TASK DETAILS: Your output should be every line below, copied exactly.

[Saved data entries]
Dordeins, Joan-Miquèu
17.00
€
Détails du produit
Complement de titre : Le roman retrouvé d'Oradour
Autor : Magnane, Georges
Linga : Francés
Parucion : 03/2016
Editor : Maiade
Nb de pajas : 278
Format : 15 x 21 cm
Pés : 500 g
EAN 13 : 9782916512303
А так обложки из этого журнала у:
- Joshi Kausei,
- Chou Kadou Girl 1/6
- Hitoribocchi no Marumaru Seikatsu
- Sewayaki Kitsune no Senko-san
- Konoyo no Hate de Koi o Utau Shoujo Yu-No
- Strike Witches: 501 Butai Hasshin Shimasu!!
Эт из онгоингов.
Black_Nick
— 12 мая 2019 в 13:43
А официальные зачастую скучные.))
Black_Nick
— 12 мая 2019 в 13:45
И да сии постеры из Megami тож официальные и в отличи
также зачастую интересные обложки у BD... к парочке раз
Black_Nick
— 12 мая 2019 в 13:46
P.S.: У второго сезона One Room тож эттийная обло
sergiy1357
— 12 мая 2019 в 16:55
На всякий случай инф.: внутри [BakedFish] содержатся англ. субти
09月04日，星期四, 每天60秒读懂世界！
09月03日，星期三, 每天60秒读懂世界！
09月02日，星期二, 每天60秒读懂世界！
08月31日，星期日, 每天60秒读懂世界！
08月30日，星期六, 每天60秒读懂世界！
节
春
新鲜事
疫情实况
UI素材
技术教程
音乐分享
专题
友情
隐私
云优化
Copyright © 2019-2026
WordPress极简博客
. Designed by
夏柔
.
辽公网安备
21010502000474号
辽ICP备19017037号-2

PROBLEM SOLUTION:
Dordeins, Joan-Miquèu
17.00
€
Détails du produit
Complement de titre : Le roman retrouvé d'Oradour
Autor : Magnane, Georges
Linga : Francés
Parucion : 03/2016
Editor : Maiade
Nb de pajas : 278
Format : 15 x 21 cm
Pés : 500 g
EAN 13 : 9782916512303
А так обложки из этого журнала у:
- Joshi Kausei,
- Chou Kadou Girl 1/6
- Hitoribocchi no Marumaru Seikatsu
- Sewayaki Kitsune no Senko-san
- Konoyo no Hate de Koi o Utau Shoujo Yu-No
- Strike Witches: 501 Butai Hasshin Shimasu!!
Эт из онгоингов.
Black_Nick
— 12 мая 2019 в 13:43
А официальные зачастую скучные.))
Black_Nick
— 12 мая 2019 в 13:45
И да сии постеры из Megami тож официальные и в отличи
также зачастую интересные обложки у BD... к парочке раз
Black_Nick
— 12 мая 2019 в 13:46
P.S.: У второго сезона One Room тож эттийная обло
sergiy1357
— 12 мая 2019 в 16:55
На всякий случай инф.: внутри [BakedFish] содержатся англ. субти
09月04日，星期四, 每天60秒读懂世界！
09月03日，星期三, 每天60秒读懂世界！
09月02日，星期二, 每天60秒读懂世界！
08月31日，星期日, 每天60秒读懂世界！
08月30日，星期六, 每天60秒读懂世界！
节
春
新鲜事
疫情实况
UI素材
技术教程
音乐分享
专题
友情
隐私
云优化
Copyright © 2019-2026
WordPress极简博客
. Designed by
夏柔
.
辽公网安备
21010502000474号
辽ICP备19017037号-2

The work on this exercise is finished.